Collected data
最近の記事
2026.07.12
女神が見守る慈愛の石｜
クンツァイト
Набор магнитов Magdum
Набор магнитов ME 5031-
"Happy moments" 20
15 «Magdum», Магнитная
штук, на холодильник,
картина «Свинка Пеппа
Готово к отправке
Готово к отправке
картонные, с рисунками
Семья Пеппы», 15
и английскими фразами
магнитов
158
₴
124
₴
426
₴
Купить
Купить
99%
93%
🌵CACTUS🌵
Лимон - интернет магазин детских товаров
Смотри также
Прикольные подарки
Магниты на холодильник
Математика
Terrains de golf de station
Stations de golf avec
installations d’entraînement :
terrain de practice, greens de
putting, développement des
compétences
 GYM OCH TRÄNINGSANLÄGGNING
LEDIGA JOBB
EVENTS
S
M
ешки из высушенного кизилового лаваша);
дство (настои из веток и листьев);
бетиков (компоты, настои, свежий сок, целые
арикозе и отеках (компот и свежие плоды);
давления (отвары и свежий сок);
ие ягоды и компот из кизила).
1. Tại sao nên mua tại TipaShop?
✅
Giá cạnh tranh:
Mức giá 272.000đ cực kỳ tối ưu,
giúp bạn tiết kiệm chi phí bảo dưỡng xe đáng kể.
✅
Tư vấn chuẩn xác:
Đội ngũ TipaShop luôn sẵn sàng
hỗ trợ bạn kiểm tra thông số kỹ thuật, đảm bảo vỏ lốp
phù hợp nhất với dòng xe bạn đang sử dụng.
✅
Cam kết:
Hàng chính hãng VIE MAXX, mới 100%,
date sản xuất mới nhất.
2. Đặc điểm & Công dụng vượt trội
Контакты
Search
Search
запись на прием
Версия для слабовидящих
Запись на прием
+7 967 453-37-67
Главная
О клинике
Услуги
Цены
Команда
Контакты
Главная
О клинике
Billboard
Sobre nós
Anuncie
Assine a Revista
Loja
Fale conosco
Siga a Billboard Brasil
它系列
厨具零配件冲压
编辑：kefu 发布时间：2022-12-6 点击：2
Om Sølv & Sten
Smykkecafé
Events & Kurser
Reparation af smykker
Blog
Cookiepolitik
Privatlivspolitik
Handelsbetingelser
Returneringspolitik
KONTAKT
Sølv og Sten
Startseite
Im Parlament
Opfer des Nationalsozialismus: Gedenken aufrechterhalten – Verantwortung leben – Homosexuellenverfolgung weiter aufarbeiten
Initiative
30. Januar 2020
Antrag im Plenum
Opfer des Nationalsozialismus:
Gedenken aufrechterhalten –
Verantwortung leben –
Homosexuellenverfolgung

* * *

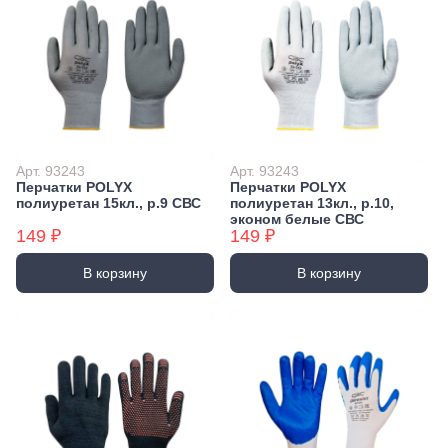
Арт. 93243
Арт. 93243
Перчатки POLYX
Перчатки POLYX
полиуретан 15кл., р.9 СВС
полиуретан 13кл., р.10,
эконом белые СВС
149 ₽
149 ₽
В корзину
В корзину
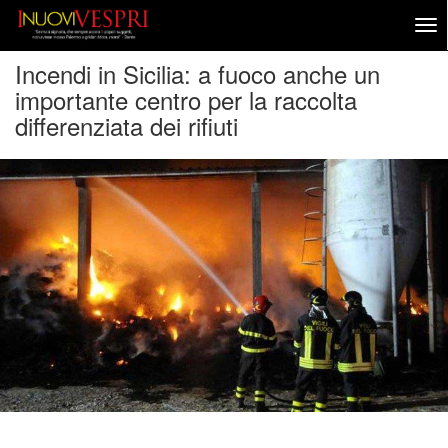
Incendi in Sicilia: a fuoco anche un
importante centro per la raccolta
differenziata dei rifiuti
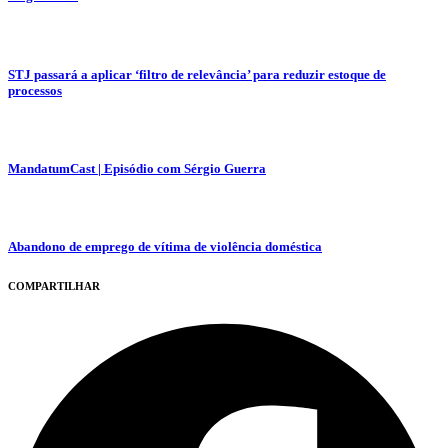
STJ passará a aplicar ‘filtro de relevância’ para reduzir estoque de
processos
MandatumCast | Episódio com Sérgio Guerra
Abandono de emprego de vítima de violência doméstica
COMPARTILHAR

PROBLEM TO WORK ON
Across the records, how many lines carry the word "Opfer"? The answer should be a number alone.

ANSWER BOX
2